You could transform the list of tuples directly into an array then use slicing and transposing to get the desired output:

import numpy as np

test = [(1, 'string1', 47.9, -112.8, 6400.0),
        (2, 'string2', 29.7, -90.8, 11.0),
        (3, 'string3', 30.8, -99.1, 1644.0),
        (4, 'string4', 45.8, -110.9, 7500.0),
        (5, 'string5', 43.9, -69.8, 25.0)]

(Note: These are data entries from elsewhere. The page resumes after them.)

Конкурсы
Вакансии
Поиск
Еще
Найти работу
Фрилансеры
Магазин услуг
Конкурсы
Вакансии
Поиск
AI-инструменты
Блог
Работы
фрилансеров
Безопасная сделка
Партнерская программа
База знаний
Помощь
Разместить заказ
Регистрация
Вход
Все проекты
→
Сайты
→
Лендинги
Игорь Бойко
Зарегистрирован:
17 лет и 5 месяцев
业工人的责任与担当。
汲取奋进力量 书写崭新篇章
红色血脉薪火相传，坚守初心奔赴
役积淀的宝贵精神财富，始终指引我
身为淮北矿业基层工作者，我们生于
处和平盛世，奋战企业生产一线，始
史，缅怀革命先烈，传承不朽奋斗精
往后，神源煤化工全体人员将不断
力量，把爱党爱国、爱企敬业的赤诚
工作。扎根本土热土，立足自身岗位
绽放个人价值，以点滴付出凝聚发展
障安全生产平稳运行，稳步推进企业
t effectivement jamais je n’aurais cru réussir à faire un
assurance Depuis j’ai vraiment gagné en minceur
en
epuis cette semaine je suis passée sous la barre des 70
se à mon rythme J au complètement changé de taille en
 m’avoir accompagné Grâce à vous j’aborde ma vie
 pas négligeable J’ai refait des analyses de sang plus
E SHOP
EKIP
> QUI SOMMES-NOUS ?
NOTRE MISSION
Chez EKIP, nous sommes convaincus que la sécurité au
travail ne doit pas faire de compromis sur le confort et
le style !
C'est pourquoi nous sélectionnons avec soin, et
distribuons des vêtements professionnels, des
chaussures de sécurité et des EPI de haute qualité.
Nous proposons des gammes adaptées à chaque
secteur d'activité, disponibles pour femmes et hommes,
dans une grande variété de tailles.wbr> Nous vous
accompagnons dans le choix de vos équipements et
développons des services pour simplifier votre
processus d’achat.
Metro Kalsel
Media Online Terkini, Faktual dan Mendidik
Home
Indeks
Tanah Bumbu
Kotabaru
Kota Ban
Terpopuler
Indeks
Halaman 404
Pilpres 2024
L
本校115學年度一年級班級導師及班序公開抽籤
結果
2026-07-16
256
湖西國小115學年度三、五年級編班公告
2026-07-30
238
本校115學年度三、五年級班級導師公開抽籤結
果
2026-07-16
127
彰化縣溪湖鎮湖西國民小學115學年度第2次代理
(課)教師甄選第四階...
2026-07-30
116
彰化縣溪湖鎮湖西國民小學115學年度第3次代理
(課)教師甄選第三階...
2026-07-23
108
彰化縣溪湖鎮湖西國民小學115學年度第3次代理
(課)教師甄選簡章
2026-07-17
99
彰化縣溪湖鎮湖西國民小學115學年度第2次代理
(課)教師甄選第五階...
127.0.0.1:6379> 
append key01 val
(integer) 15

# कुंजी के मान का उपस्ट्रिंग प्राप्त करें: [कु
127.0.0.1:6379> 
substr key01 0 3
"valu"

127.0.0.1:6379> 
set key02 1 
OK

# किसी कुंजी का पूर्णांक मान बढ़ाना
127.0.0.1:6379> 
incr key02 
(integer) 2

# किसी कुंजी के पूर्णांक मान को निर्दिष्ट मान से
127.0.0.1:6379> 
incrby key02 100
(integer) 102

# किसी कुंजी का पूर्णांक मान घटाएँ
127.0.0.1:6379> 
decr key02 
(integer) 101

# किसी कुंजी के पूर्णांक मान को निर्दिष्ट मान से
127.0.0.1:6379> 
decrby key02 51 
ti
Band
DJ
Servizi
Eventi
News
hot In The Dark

arr = np.array(test, dtype=object)
result = arr[:, 2:4].T.astype(np.float32)
print(result)

Output

[[  47.9   29.7   30.8   45.8   43.9]
 [-112.8  -90.8  -99.1 -110.9  -69.8]]

Note that after doing arr = np.array(test) everything is done at numpy level.

4 Comments

Yes, this is likely the most efficient since it avoids list comprehension (everything is done within numpy).
For this method, I would do arr = np.array(test, dtype=object). As it stands, float values are converted to string and then converted back to float, which may result in loss of precision.
All the action may be in np.array, but that doesn't mean it is faster. Reading the list, converting to string, and then to float takes time. Loading a object dtype saves time. But for this small sample, selecting the columns first with a list comprehension is faster.
My real use-case will have len(test) of about 20,000
1

the first list is:

the_first = [item[2] for item in test]

and second is:

 second = [item[3] for item in test]

and the result is:

 result = np.array([the_first, second])

Comments

0

You can try this:

import numpy as np

test = [(1, 'string1', 47.9, -112.8, 6400.0), (2, 'string2', 29.7, -90.8, 11.0), (3, 'string3', 30.8, -99.1, 1644.0), (4, 'string4', 45.8, -110.9, 7500.0), (5, 'string5', 43.9, -69.8, 25.0)]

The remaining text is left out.